Can’t wait to add more recipes to my recipe box! 🙂
SusanV
Beth, I’ve just added the nutrition info. It’s quite a lot of fat if you use full-fat coconut milk but if you replace it with lite coconut milk or soymilk and coconut extract, the calories and fat go way down.
Lucy Glib
Thanks, Susan, for the speedy reply! I am using 365-brand “light” coconut milk so I will guesstimate.
Craig
This is my go-to recipe these days. So tasty and filling. I add canned bamboo shoots and matchstick-cut carrots if I have them.
Todd
Really enjoy the site.
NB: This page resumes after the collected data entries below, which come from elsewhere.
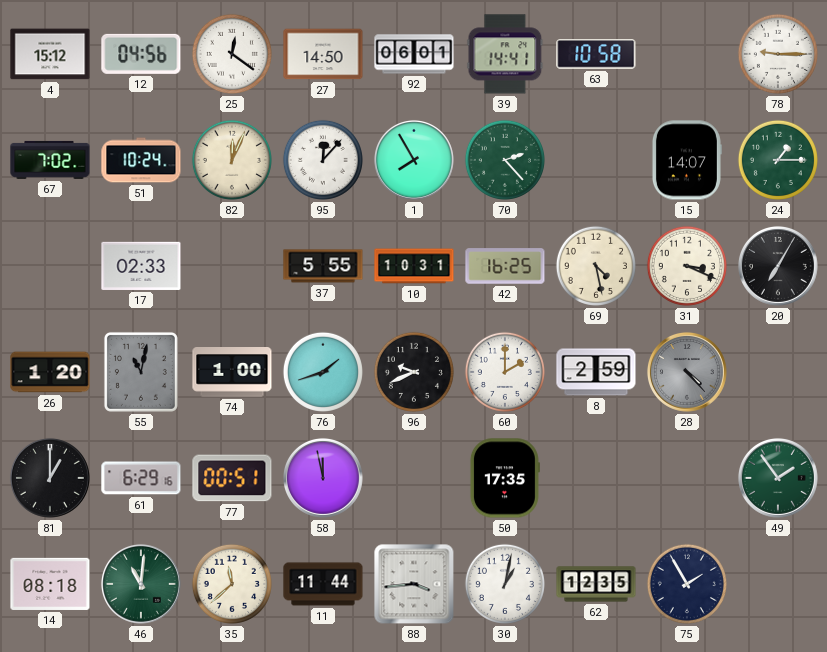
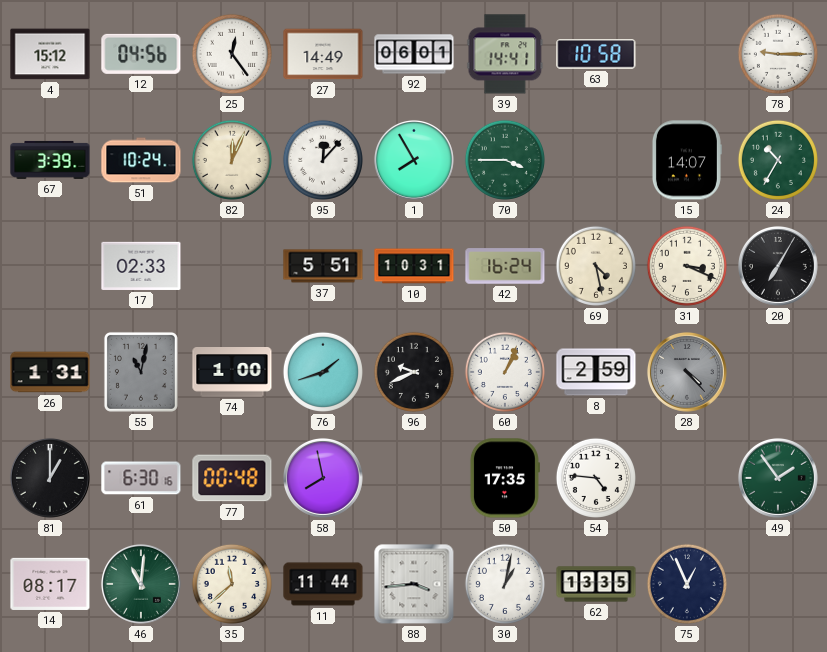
25: 12:21 -> 12:24
27: 14:50 -> 14:49
67: 7:02 -> 3:39
70: 2:23 -> 3:45
24: 1:15 -> 10:35
37: 5:55 -> 5:51
42: 16:25 -> 16:24
26: 1:20 -> 1:31
60: 2:00 -> 1:04
61: 6:29 -> 6:30
77: 00:51 -> 00:48
58: 11:58 -> 7:58
54: none -> 4:46
14: 08:18 -> 08:17
62: 12:35 -> 13:35
75: 1:55 -> 12:56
I have been eating some coconut milk and using coconut oil and actually feel more mentally alert as a vegan. At the same time I am seeing some vegans physicians state that coconut is forbodden because of the saturated fat. Can anyone help me solve my confusion?
Tom Wills
The minced ginger is close to the feeling of that Thai soup, but Kha (galingale,) a relative of ginger is the what gives those coconut milk soups their distinctive flavor….It can be purchased online in dried form…and here, near San Francisco, it can be found fresh in Asian markets and groceries….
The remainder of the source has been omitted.